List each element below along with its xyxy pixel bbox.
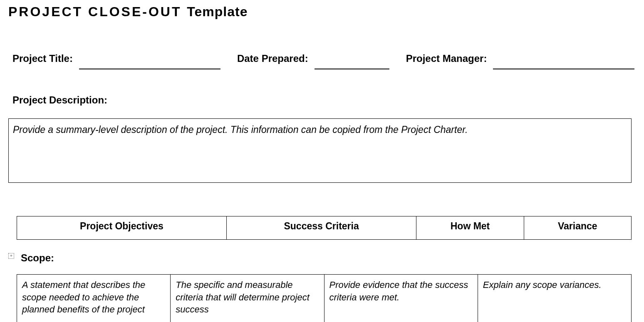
- document-title: PROJECT CLOSE-OUT Template: [8, 4, 636, 20]
- scope-table: A statement that describes the scope nee…: [17, 274, 632, 322]
- title-normal: Template: [187, 4, 248, 19]
- table-anchor-icon[interactable]: +: [8, 253, 14, 259]
- project-title-label: Project Title:: [12, 53, 73, 65]
- date-prepared-label: Date Prepared:: [237, 53, 308, 65]
- scope-cell-how-met[interactable]: Provide evidence that the success criter…: [324, 275, 478, 322]
- date-prepared-input-line[interactable]: [315, 58, 389, 69]
- col-project-objectives: Project Objectives: [17, 216, 227, 240]
- title-bold: PROJECT CLOSE-OUT: [8, 4, 181, 19]
- scope-cell-objectives[interactable]: A statement that describes the scope nee…: [17, 275, 171, 322]
- table-header-row: Project Objectives Success Criteria How …: [17, 216, 632, 240]
- objectives-header-table: Project Objectives Success Criteria How …: [17, 216, 632, 240]
- scope-cell-criteria[interactable]: The specific and measurable criteria tha…: [171, 275, 324, 322]
- col-how-met: How Met: [416, 216, 524, 240]
- col-variance: Variance: [524, 216, 631, 240]
- project-manager-input-line[interactable]: [493, 58, 634, 69]
- date-prepared-field: Date Prepared:: [237, 53, 389, 65]
- header-fields-row: Project Title: Date Prepared: Project Ma…: [8, 53, 636, 65]
- table-row: A statement that describes the scope nee…: [17, 275, 632, 322]
- project-title-input-line[interactable]: [79, 58, 220, 69]
- project-description-label: Project Description:: [8, 94, 636, 106]
- scope-cell-variance[interactable]: Explain any scope variances.: [478, 275, 631, 322]
- project-description-placeholder: Provide a summary-level description of t…: [13, 124, 468, 135]
- project-manager-label: Project Manager:: [406, 53, 487, 65]
- scope-label: Scope:: [21, 252, 636, 264]
- project-title-field: Project Title:: [12, 53, 220, 65]
- project-description-box[interactable]: Provide a summary-level description of t…: [8, 118, 632, 183]
- project-manager-field: Project Manager:: [406, 53, 635, 65]
- scope-section: + Scope: A statement that describes the …: [8, 252, 636, 322]
- col-success-criteria: Success Criteria: [226, 216, 416, 240]
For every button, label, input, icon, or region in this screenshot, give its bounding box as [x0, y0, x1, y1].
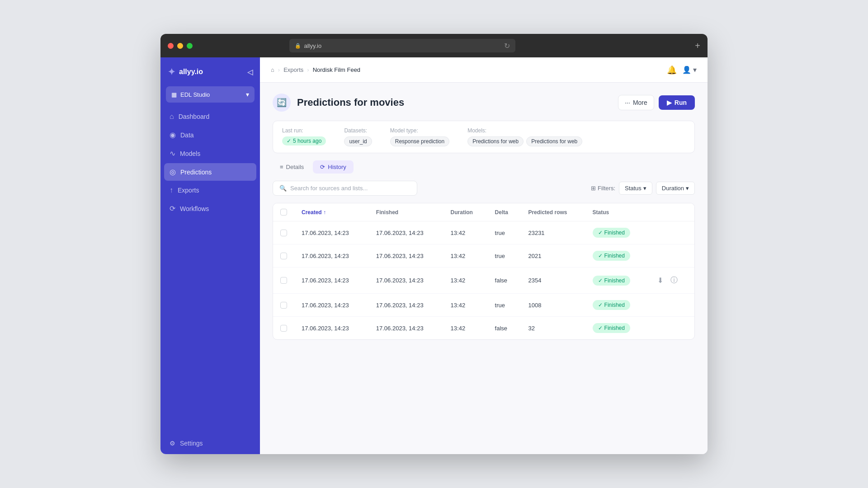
row-status-0: ✓ Finished	[585, 221, 648, 244]
row-checkbox-2[interactable]	[280, 277, 287, 284]
search-box[interactable]: 🔍 Search for sources and lists...	[273, 181, 417, 196]
status-filter-button[interactable]: Status ▾	[619, 182, 652, 195]
sidebar-item-dashboard[interactable]: ⌂ Dashboard	[164, 108, 256, 125]
reload-icon[interactable]: ↻	[504, 42, 510, 50]
filter-icon: ⊞	[591, 185, 596, 192]
sidebar-item-label-data: Data	[180, 131, 194, 139]
page-title-group: 🔄 Predictions for movies	[273, 94, 404, 112]
row-finished-0: 17.06.2023, 14:23	[369, 221, 443, 244]
search-placeholder: Search for sources and lists...	[290, 185, 368, 192]
studio-chevron: ▾	[246, 91, 249, 98]
minimize-dot[interactable]	[177, 43, 183, 49]
model-type-label: Model type:	[390, 127, 449, 134]
row-finished-1: 17.06.2023, 14:23	[369, 244, 443, 267]
maximize-dot[interactable]	[187, 43, 193, 49]
models-badge-1: Predictions for web	[467, 136, 524, 146]
sidebar-item-label-dashboard: Dashboard	[179, 113, 210, 120]
row-duration-0: 13:42	[443, 221, 488, 244]
run-icon: ▶	[667, 99, 672, 106]
info-icon[interactable]: ⓘ	[669, 274, 679, 287]
breadcrumb: ⌂ › Exports › Nordisk Film Feed	[271, 66, 360, 73]
row-status-2: ✓ Finished	[585, 267, 648, 294]
avatar-icon: 👤	[682, 66, 691, 74]
url-text: allyy.io	[304, 42, 321, 49]
duration-column-header: Duration	[443, 203, 488, 221]
row-status-1: ✓ Finished	[585, 244, 648, 267]
sidebar: ✦ allyy.io ◁ ▦ EDL Studio ▾ ⌂ Dashboard	[160, 57, 260, 454]
filter-group: ⊞ Filters: Status ▾ Duration ▾	[591, 182, 695, 195]
row-status-3: ✓ Finished	[585, 294, 648, 317]
studio-selector[interactable]: ▦ EDL Studio ▾	[166, 86, 255, 103]
model-type-badge: Response prediction	[390, 136, 449, 146]
avatar-chevron: ▾	[693, 66, 697, 74]
page-title-icon: 🔄	[273, 94, 291, 112]
studio-label-group: ▦ EDL Studio	[171, 91, 210, 98]
info-model-type: Model type: Response prediction	[390, 127, 449, 146]
duration-filter-button[interactable]: Duration ▾	[656, 182, 695, 195]
close-dot[interactable]	[168, 43, 174, 49]
row-actions-3	[648, 294, 694, 317]
topbar: ⌂ › Exports › Nordisk Film Feed 🔔 👤 ▾	[260, 57, 708, 83]
info-models: Models: Predictions for web Predictions …	[467, 127, 582, 146]
table-row: 17.06.2023, 14:23 17.06.2023, 14:23 13:4…	[273, 267, 694, 294]
duration-filter-chevron: ▾	[686, 185, 689, 192]
sidebar-item-data[interactable]: ◉ Data	[164, 126, 256, 144]
row-checkbox-3[interactable]	[280, 302, 287, 309]
breadcrumb-home[interactable]: ⌂	[271, 66, 274, 73]
run-button[interactable]: ▶ Run	[659, 95, 695, 110]
sidebar-item-workflows[interactable]: ⟳ Workflows	[164, 200, 256, 217]
row-predicted-rows-1: 2021	[521, 244, 585, 267]
filters-label: ⊞ Filters:	[591, 185, 615, 192]
workflows-icon: ⟳	[170, 204, 175, 213]
sidebar-item-exports[interactable]: ↑ Exports	[164, 182, 256, 199]
row-created-3: 17.06.2023, 14:23	[294, 294, 369, 317]
avatar-button[interactable]: 👤 ▾	[682, 66, 697, 74]
created-column-header[interactable]: Created ↑	[294, 203, 369, 221]
more-button[interactable]: ··· More	[618, 95, 654, 110]
studio-icon: ▦	[171, 91, 177, 98]
tab-history[interactable]: ⟳ History	[313, 160, 353, 174]
row-actions-4	[648, 317, 694, 340]
settings-icon: ⚙	[170, 440, 175, 447]
row-created-2: 17.06.2023, 14:23	[294, 267, 369, 294]
row-checkbox-1[interactable]	[280, 253, 287, 259]
status-filter-chevron: ▾	[643, 185, 646, 192]
row-predicted-rows-4: 32	[521, 317, 585, 340]
sidebar-settings[interactable]: ⚙ Settings	[160, 432, 260, 454]
history-table: Created ↑ Finished Duration Delta Predic…	[273, 203, 695, 340]
row-predicted-rows-0: 23231	[521, 221, 585, 244]
breadcrumb-current: Nordisk Film Feed	[313, 66, 360, 73]
row-delta-0: true	[488, 221, 521, 244]
url-bar[interactable]: 🔒 allyy.io ↻	[289, 39, 515, 52]
breadcrumb-exports[interactable]: Exports	[283, 66, 303, 73]
sidebar-item-models[interactable]: ∿ Models	[164, 145, 256, 162]
sidebar-item-label-workflows: Workflows	[180, 205, 209, 212]
row-checkbox-4[interactable]	[280, 325, 287, 332]
select-all-checkbox[interactable]	[280, 209, 287, 216]
actions-column-header	[648, 203, 694, 221]
tab-details[interactable]: ≡ Details	[273, 160, 311, 174]
notification-bell-icon[interactable]: 🔔	[667, 65, 677, 75]
last-run-text: 5 hours ago	[293, 138, 321, 144]
models-icon: ∿	[170, 149, 175, 158]
details-tab-label: Details	[286, 164, 304, 170]
row-finished-4: 17.06.2023, 14:23	[369, 317, 443, 340]
download-icon[interactable]: ⬇	[656, 274, 665, 286]
row-delta-2: false	[488, 267, 521, 294]
sidebar-collapse-button[interactable]: ◁	[247, 68, 253, 76]
sidebar-item-predictions[interactable]: ◎ Predictions	[164, 163, 256, 181]
predictions-icon: ◎	[170, 168, 176, 176]
models-label: Models:	[467, 127, 582, 134]
run-label: Run	[675, 99, 687, 106]
finished-column-header: Finished	[369, 203, 443, 221]
history-tab-icon: ⟳	[320, 164, 325, 170]
add-tab-button[interactable]: +	[695, 41, 700, 51]
status-filter-label: Status	[625, 185, 642, 192]
table-row: 17.06.2023, 14:23 17.06.2023, 14:23 13:4…	[273, 244, 694, 267]
browser-dots	[168, 43, 193, 49]
logo-icon: ✦	[168, 66, 175, 77]
row-status-4: ✓ Finished	[585, 317, 648, 340]
row-checkbox-0[interactable]	[280, 230, 287, 236]
sidebar-item-label-models: Models	[180, 150, 200, 157]
exports-icon: ↑	[170, 186, 173, 194]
--------------------
_DIRECTIONS FOR THIS TASK_
Using the listing above, work out how many of its lines include "that", and give only the result.

_SOLUTION TO THE PROBLEM_
5